Production of single yarn

Things to know

Intro

Yarns are preliminary products in the manufacture of thread. Some are produced by sewing thread manufacturers, others by preliminary suppliers – spinning mills and chemical fibre producers. The principle of yarn production is identical regardless of the raw material used for the respective yarn types. Analogous to the construction types, there are the following different yarn types:

Spun yarn

The raw materials are cotton fibres or synthetic cut staple or schappe spun fibres, which are delivered in compressed bales. The loose fibre material is processed into roving in various steps:

  • Loosening and cleaning
  • Arranging and parallelising the fibres
  • Sliver formation
  • Drawing out
  • Pre-spinning to form roving


At AMANN, both rovings made from cut staple fibres and schappe spun fibres are processed. When processing cut staple fibres, the length of the fibres is identical to the average staple length of cotton fibres, meaning that the roving can be processed on ring spinning machines in what is known as three-cylinder spinning.
The fibres are stretched and doubled several times to produce a fibre yarn of the desired fineness. Pre-spinning and yarn twisting are carried out on ring spinning machines in the three-cylinder spinning process.
Cotton yarns are spun on ring spinning machines in three-cylinder spinning mills. The yarn is twisted on the ring spinning machine.

Core yarn

For core yarn production, raw material made of continuous filament material must be combined with a covering of cut staple fibres. The manufacturing principle for the covering is similar to that for spun yarns. The fibre material is delivered in pressed bales and processed into roving. The spinning process on the ring spinning machine then combines the covering and the continuous filament core. Finally, the yarn is twisted. The core yarn is the starting product for the core spun thread.

Continuous filament yarn

Continuous filament yarn is used as the raw material, which is sourced directly from the chemical fibre industry. This raw material consists of fine, parallel individual filaments that are only slightly twisted or twisted for protection. 
The number of individual filaments varies greatly and depends primarily on the overall fineness of the material. In some cases, continuous filament bundles with up to 200 individual filaments are used. The required yarn twist is only applied shortly before the yarn is plied and twisted on the twisting machine.
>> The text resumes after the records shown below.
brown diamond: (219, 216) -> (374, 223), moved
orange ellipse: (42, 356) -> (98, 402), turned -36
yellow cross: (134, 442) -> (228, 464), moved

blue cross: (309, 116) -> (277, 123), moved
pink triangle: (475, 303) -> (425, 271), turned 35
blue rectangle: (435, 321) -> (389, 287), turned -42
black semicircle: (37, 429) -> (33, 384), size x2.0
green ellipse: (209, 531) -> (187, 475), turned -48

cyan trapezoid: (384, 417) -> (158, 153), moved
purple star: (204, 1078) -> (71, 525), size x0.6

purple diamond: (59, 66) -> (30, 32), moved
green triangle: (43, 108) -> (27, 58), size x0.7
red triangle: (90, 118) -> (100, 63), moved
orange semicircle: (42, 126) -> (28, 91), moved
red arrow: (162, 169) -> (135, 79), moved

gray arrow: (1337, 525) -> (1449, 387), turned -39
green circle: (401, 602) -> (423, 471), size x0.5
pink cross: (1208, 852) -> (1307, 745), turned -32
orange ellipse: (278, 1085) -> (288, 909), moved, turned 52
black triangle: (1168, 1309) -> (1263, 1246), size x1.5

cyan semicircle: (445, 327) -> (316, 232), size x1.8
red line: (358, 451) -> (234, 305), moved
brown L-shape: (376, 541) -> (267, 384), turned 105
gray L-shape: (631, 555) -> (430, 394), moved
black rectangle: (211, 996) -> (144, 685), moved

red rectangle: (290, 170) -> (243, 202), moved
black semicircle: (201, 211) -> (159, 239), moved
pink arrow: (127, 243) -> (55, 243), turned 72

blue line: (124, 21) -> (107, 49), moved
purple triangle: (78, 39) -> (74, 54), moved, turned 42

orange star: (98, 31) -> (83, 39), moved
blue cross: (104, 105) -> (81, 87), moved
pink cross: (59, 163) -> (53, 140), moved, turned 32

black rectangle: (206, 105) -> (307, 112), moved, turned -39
Texturised continuous filament yarn (bulk yarn)

Polyester or polyamide continuous filaments are used as the starting material, which are further processed into bulk yarns through texturing. There are various texturing processes. The false twisting process is generally used for this application of bulk yarns. In this process, the smooth filament, consisting of numerous individual filaments, is passed through a heated zone, at the end of which a high-speed twisting device produces the desired twist. The twist is fixed by heat treatment and subsequent cooling. The yarn is then untwisted again, but the puckering remains and creates the familiar bulk effect.

Braided yarn

In braiding, yarns are intertwined on a horizontal plane. This is done by rotating 6 or 8 of a total of 12 or 16 bobbins clockwise and 6 or 8 counterclockwise around a common axis. The clapper path describes a wave pattern, as the clappers have to avoid each other. The braided yarn produced in this way is then wound onto a so-called tambour. The yarn has a tubular shape, is hollow on the inside and lies flat. As the yarn has no twist, it must be pulled off by rolling. Pulling it overhead, as with standard sewing threads, would cause the braided yarn to twist, resulting in an unattractive seam. Braided yarn is therefore unrolled throughout the entire process chain up to the sewing machine.